The scrabble to unite the opposition underscores the challenge for Bolivia’s conservatives in an election that could be key in deciding the future direction of the gas and lithium rich nation.
Anez, president almost by chance after she took over according to a line of succession when Morales and his deputy resigned, is at the heart of a political storm that has rocked Bolivia, where the image of Morales was ubiquitous from public transport to sports stadia for more than a decade.
Morales stepped down on Nov. 10 after a disputed election victory a month earlier sparked protests and led to allies, police and military pulling their support.
The political upheaval has left stark divisions in the country, which is heading for new elections on May 3. Candidates for some of the biggest parties have not yet been selected.
Morales says Anez and others led a U.S.-backed coup against him. His critics say that he held onto power too long, including running for a fourth term in defiance of term limits.
A heavy police presence outside the presidential palace acts as a reminder of last year’s violent unrest. Anez denied any coup.

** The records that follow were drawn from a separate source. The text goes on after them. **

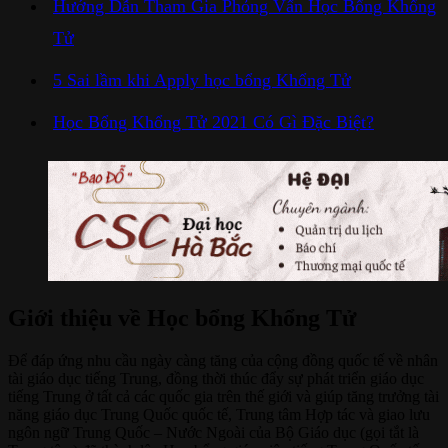
Hướng Dẫn Tham Gia Phỏng Vấn Học Bổng Khổng
Tử
5 Sai lầm khi Apply học bổng Khổng Tử
Học Bổng Khổng Tử 2021 Có Gì Đặc Biệt?
Giới thiệu về Học bổng Khổng Tử
Để đáp ứng nhu cầu ngày càng tăng của cộng đồng quốc tế về nhân
tài giáo dục tiếng Trung, đồng thời thúc đẩy sự phát triển giáo dục
tiếng Trung ở tất cả các quốc gia trên thế giới và giúp tăng trưởng tài
năng giáo dục Trung Quốc quốc tế, Trung tâm Hợp tác và giao lưu
ngôn ngữ Trung Quốc – Nước Ngoài của Bộ Giáo dục (gọi tắt là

“It was a process won by all Bolivians when we went out into the streets to defend our democracy and freedom,” she said. Her interim government’s establishment of a new electoral tribunal and a timetable for new elections was evidence it was not trying to cling to power, she added.
Under Anez, Bolivia has shifted 180 degrees in its foreign policy, moving away from Morales’ leftist allies in Venezuela and Cuba, and re-forging ties with the United States.
“Now that we are beginning an electoral process, we hope that they (United States) will help us, just as we are also receiving help from the European Union and the Organization of American States,” she said.
Anez said a technical team from USAID, the U.S. development agency that was kicked out of Bolivia by Morales in 2013, was in the country, holding meetings with government departments to assess possible collaboration around aid.
“We will receive it gladly – though I stress within the framework of our own sovereignty. We will work with them,” said Anez.
The shifting alliances have created issues for Bolivia, most prominently with leftist leaders in Mexico and Argentina. Bolivia expelled the Mexican ambassador over a diplomatic row while trade ties with Argentina have soured.
That has impacted negotiations over key exports of gas.
“We have done very well with Brazil but we have not yet entered into negotiations with Argentina, which will probably be more difficult,” Anez said, citing political and ideological differences.